- [Material shown]

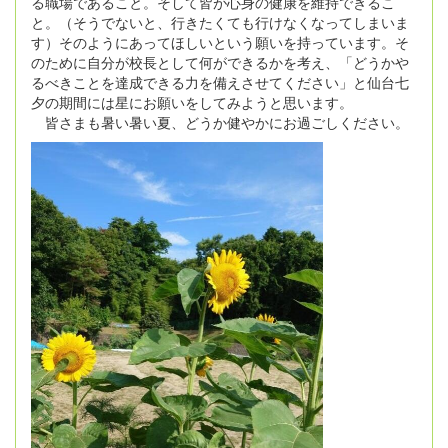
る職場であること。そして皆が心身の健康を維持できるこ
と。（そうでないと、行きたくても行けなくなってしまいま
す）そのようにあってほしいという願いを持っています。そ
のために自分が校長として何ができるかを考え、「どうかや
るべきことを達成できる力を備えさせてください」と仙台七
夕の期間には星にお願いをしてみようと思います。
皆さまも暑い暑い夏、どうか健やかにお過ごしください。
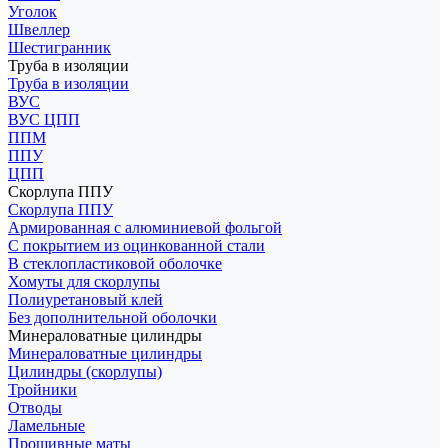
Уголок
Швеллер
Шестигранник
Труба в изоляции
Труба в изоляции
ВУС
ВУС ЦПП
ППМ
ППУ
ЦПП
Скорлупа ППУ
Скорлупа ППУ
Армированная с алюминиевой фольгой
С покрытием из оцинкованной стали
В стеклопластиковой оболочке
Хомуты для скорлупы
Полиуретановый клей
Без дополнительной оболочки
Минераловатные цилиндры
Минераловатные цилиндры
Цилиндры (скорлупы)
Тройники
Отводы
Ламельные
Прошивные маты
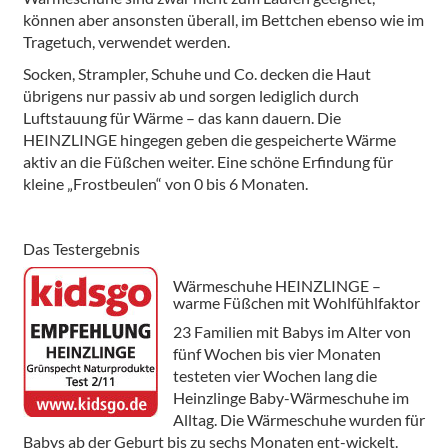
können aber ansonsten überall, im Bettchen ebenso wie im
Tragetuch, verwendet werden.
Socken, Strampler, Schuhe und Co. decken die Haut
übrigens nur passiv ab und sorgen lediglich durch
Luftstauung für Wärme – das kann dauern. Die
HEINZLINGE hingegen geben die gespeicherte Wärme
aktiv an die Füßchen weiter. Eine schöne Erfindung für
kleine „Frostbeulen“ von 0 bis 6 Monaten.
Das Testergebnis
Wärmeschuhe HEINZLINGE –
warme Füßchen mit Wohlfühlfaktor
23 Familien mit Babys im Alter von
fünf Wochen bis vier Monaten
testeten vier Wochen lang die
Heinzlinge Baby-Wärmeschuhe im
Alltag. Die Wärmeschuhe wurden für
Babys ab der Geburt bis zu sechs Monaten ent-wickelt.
--
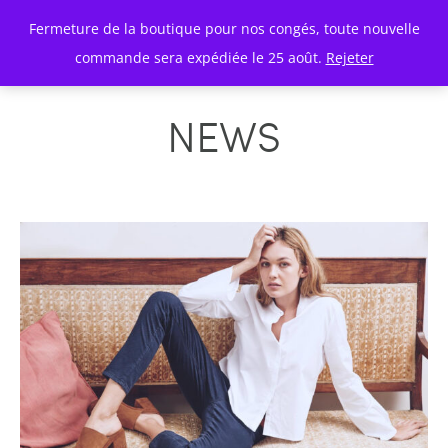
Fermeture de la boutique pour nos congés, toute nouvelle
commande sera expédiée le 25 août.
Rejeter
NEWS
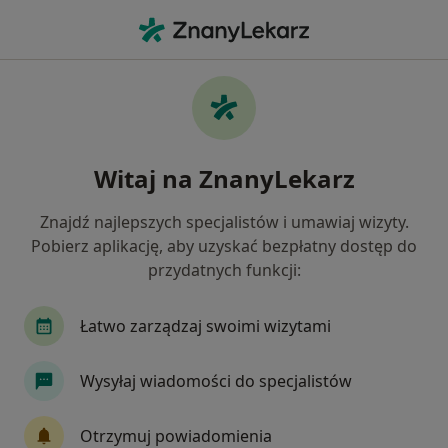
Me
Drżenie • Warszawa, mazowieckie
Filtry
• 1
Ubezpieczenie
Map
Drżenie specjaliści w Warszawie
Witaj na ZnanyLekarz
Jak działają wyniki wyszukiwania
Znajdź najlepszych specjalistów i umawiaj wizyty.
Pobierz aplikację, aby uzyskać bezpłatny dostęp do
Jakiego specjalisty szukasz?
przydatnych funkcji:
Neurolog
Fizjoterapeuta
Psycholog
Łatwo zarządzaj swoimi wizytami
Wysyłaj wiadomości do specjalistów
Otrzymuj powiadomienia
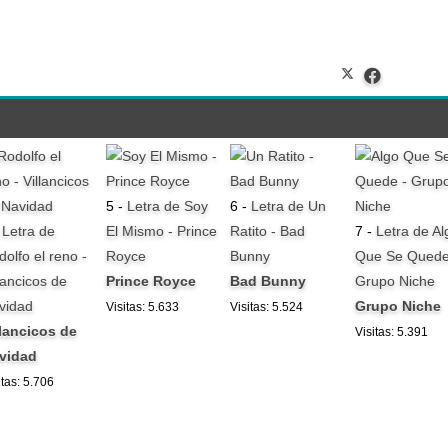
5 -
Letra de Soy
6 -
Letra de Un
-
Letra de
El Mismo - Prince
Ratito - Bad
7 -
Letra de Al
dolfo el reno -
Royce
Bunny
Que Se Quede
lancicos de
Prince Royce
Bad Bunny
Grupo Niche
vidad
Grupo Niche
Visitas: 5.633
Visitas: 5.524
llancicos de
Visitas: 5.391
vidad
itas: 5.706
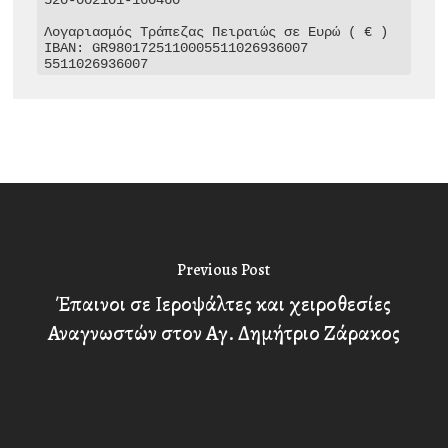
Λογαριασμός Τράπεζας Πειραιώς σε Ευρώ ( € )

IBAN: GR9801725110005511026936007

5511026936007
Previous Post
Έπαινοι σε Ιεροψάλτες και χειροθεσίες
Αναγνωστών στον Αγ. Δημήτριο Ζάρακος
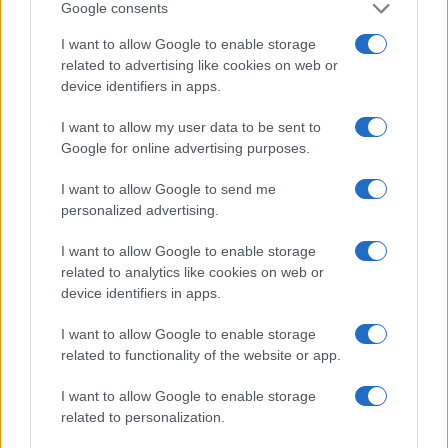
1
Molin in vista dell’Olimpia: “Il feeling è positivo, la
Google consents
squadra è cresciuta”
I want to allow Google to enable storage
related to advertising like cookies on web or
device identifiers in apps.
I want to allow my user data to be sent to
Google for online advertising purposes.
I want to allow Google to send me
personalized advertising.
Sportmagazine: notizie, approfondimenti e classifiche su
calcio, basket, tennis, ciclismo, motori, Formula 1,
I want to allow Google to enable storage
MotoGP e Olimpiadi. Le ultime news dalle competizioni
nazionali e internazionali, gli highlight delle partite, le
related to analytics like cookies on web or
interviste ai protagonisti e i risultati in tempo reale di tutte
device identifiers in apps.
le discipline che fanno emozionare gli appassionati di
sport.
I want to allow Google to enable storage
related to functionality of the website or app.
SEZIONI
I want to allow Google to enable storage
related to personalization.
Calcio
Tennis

- [Task description] Starting at the line with "る職場であること。そして皆が心身の健康を維持できるこ" in the entries above, write out every line exactly until the line with "Babys ab der" has been written. Include no pictures and nothing more.

- [Task output]
る職場であること。そして皆が心身の健康を維持できるこ
と。（そうでないと、行きたくても行けなくなってしまいま
す）そのようにあってほしいという願いを持っています。そ
のために自分が校長として何ができるかを考え、「どうかや
るべきことを達成できる力を備えさせてください」と仙台七
夕の期間には星にお願いをしてみようと思います。
皆さまも暑い暑い夏、どうか健やかにお過ごしください。
Уголок
Швеллер
Шестигранник
Труба в изоляции
Труба в изоляции
ВУС
ВУС ЦПП
ППМ
ППУ
ЦПП
Скорлупа ППУ
Скорлупа ППУ
Армированная с алюминиевой фольгой
С покрытием из оцинкованной стали
В стеклопластиковой оболочке
Хомуты для скорлупы
Полиуретановый клей
Без дополнительной оболочки
Минераловатные цилиндры
Минераловатные цилиндры
Цилиндры (скорлупы)
Тройники
Отводы
Ламельные
Прошивные маты
können aber ansonsten überall, im Bettchen ebenso wie im
Tragetuch, verwendet werden.
Socken, Strampler, Schuhe und Co. decken die Haut
übrigens nur passiv ab und sorgen lediglich durch
Luftstauung für Wärme – das kann dauern. Die
HEINZLINGE hingegen geben die gespeicherte Wärme
aktiv an die Füßchen weiter. Eine schöne Erfindung für
kleine „Frostbeulen“ von 0 bis 6 Monaten.
Das Testergebnis
Wärmeschuhe HEINZLINGE –
warme Füßchen mit Wohlfühlfaktor
23 Familien mit Babys im Alter von
fünf Wochen bis vier Monaten
testeten vier Wochen lang die
Heinzlinge Baby-Wärmeschuhe im
Alltag. Die Wärmeschuhe wurden für
Babys ab der Geburt bis zu sechs Monaten ent-wickelt.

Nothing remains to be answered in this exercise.